Original Fairy Tales

Original Fairy Tales

We all grew up watching Disney films. They are sweetened versions of fairy tales that are actually horrific and gruesome. Original versions of these fairy tales are of death and blood.

One of the more childhood-ruining stories is of sleeping beauty. According to listverse.com, in the Disney sleeping beauty, the lovely princess is put to sleep when she pricks her finger on a spindle. She sleeps for one hundred years when a prince finally arrives, kisses her, and awakens her. They fall in love, marry, and live happily ever after. But alas, the original tale is not so sweet. In the original, the young woman is put to sleep because of a prophesy, rather than a curse. And it isn’t the kiss of a prince which wakes her up: the king seeing her asleep, rapes her. After nine months she gives birth to two children. One of the children sucks her finger which removes the piece of flax which was keeping her asleep. She wakes up to find herself raped and the mother of two kids.

In Hans Christian Andersen’s original tale of the little mermaid, Ariel can only come on land to be with the handsome prince if she drinks a potion that makes it feel like she is walking on knives at all times. She does, and you would expect her selfless act to end with the two of them getting married. Nope. The prince marries a different woman. Her sisters offer her a knife to stab the prince and kill him, but she refuses. The Little Mermaid throws herself into the sea due to grief, where her body dissolves into sea foam because she wasn’t human and had no soul. In more modern forms of this tale, instead of sea foam she becomes a star. Readers thought it was too cruel to imply she had no soul.

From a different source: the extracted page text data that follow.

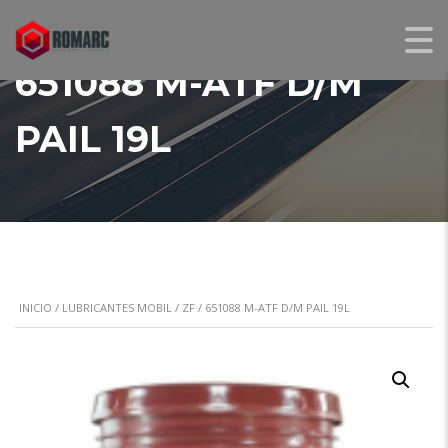
651088 M-ATF D/M
PAIL 19L
INICIO
/
LUBRICANTES MOBIL / ZF
/ 651088 M-ATF D/M PAIL 19L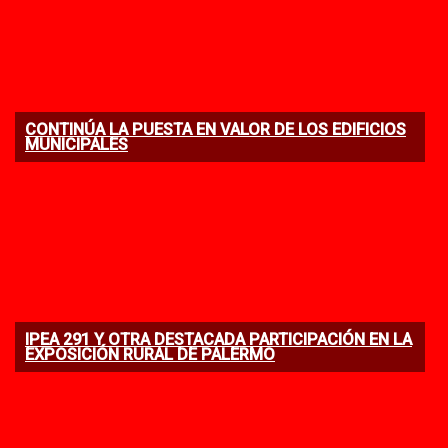
CONTINÚA LA PUESTA EN VALOR DE LOS EDIFICIOS
MUNICIPALES
IPEA 291 Y OTRA DESTACADA PARTICIPACIÓN EN LA
EXPOSICIÓN RURAL DE PALERMO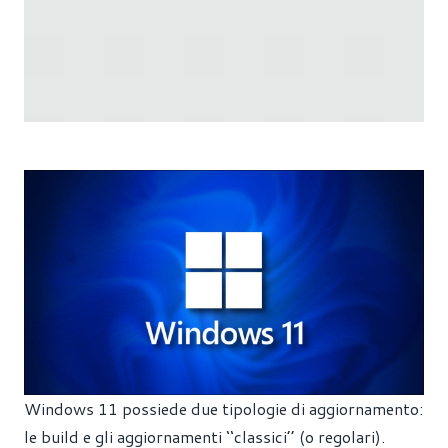
Windows 11 possiede due tipologie di aggiornamento:
le build e gli aggiornamenti ‘‘classici’’ (o regolari).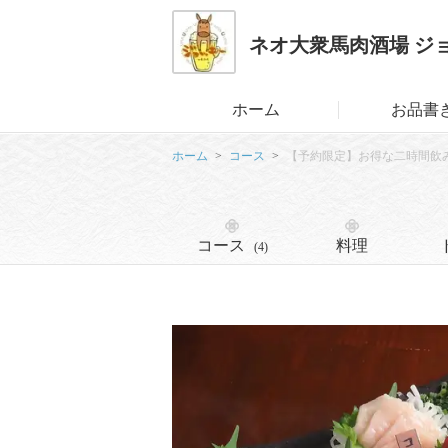
ネオ大衆馬肉酒場 ジ
ホーム
お品書
ホーム
コース
【予約限定】お得な二時間飲
コース
料理
(4)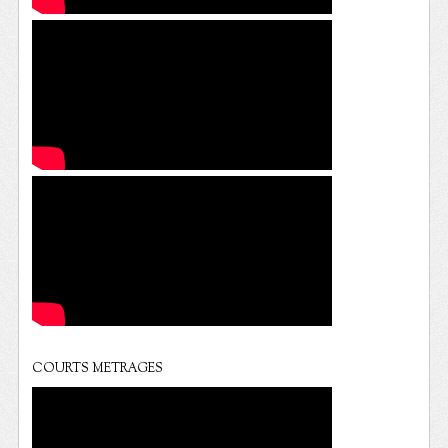
COURTS METRAGES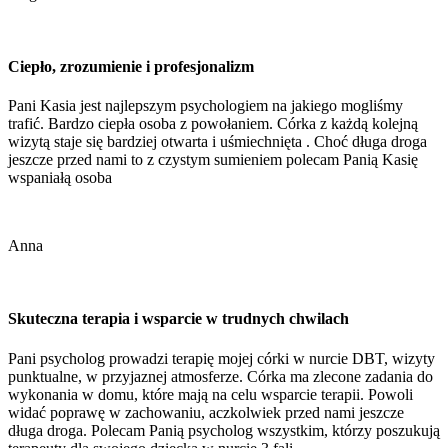
Ciepło, zrozumienie i profesjonalizm
Pani Kasia jest najlepszym psychologiem na jakiego mogliśmy
trafić. Bardzo ciepła osoba z powołaniem. Córka z każdą kolejną
wizytą staje się bardziej otwarta i uśmiechnięta . Choć długa droga
jeszcze przed nami to z czystym sumieniem polecam Panią Kasię
wspaniałą osoba
Anna
Skuteczna terapia i wsparcie w trudnych chwilach
Pani psycholog prowadzi terapię mojej córki w nurcie DBT, wizyty
punktualne, w przyjaznej atmosferze. Córka ma zlecone zadania do
wykonania w domu, które mają na celu wsparcie terapii. Powoli
widać poprawę w zachowaniu, aczkolwiek przed nami jeszcze
długa droga. Polecam Panią psycholog wszystkim, którzy poszukują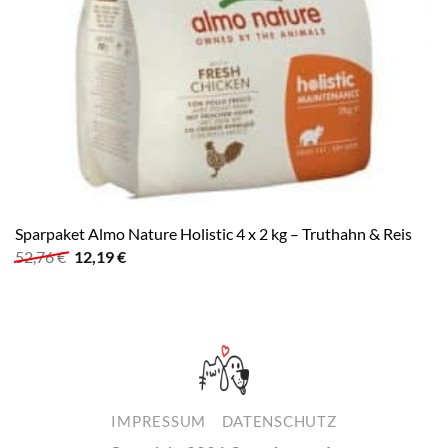
Sparpaket Almo Nature Holistic 4 x 2 kg – Truthahn & Reis
Ursprünglicher
Aktueller
52,76
€
12,19
€
Preis
Preis
war:
ist:
52,76 €
12,19 €.
IMPRESSUM
DATENSCHUTZ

Many of the fairy tales you grew up with are horrifying. Although we say these wonderful stories are for children, the original versions of the Disney edited tales were told as horror stories around the campfire.

 

FSA Connection Questions

  1. In the article author compares what?
  2. In the piece, the word ‘Original’ means what?
  3. The author seems to offer what main idea?
  4. Select the best two sentences from the story that support the idea of horror.
  5. What is the connotation of the word ‘horrific’ in the story?